Start with some $n$ and work backwards. Assume $n \geq 2$ since the $n=1$ case is assumed. Condition on the state of the system at time $(n-1)T$ and apply the Markov Property: $$ P_x(\tau>nT) = E_x[P_x(\tau>nT|{\cal F}_{(n-1)T}^+)] = E_x[1_{\{\tau > (n-1)T\}} P_{X_{(n-1)T}} (\tau'>T)], $$ where $\tau'$ is for a new process started at $X_{(n-1)T}$ (you might want to make the notation more rigorous here). On $\{\tau>(n-1)T\}$, $X_{(n-1)T} \in D$ and so $P_{X_{(n-1)L}}(\tau'>T) \leq 1-\delta$ by assumption. Therefore, $$ P_x(\tau>nT) \leq (1-\delta) P_x(\tau>(n-1)T). $$ By induction, you get the desired result.
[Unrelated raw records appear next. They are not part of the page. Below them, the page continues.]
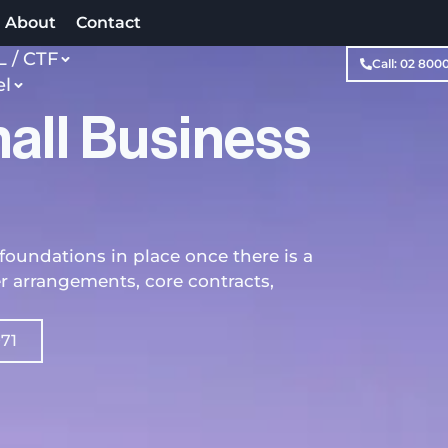
About
Contact
 / CTF
Call: 02 800
el
all Business
foundations in place once there is a
er arrangements, core contracts,
971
As for the second claim, you can write the expectation as $$ E[\tau] = \int_0^\infty P(\tau>t)dt. $$ Split this into integrals from $0$ to $T$, $T$ to $2T$, and so on, upper bound each integral by a term of the form $T \cdot P(\tau>nT)$, and use $P(\tau>nT) \leq (1-\delta)^n$ and the fact that $\sum_{n=0}^\infty (1-\delta)^n = \frac1\delta$ to get the result.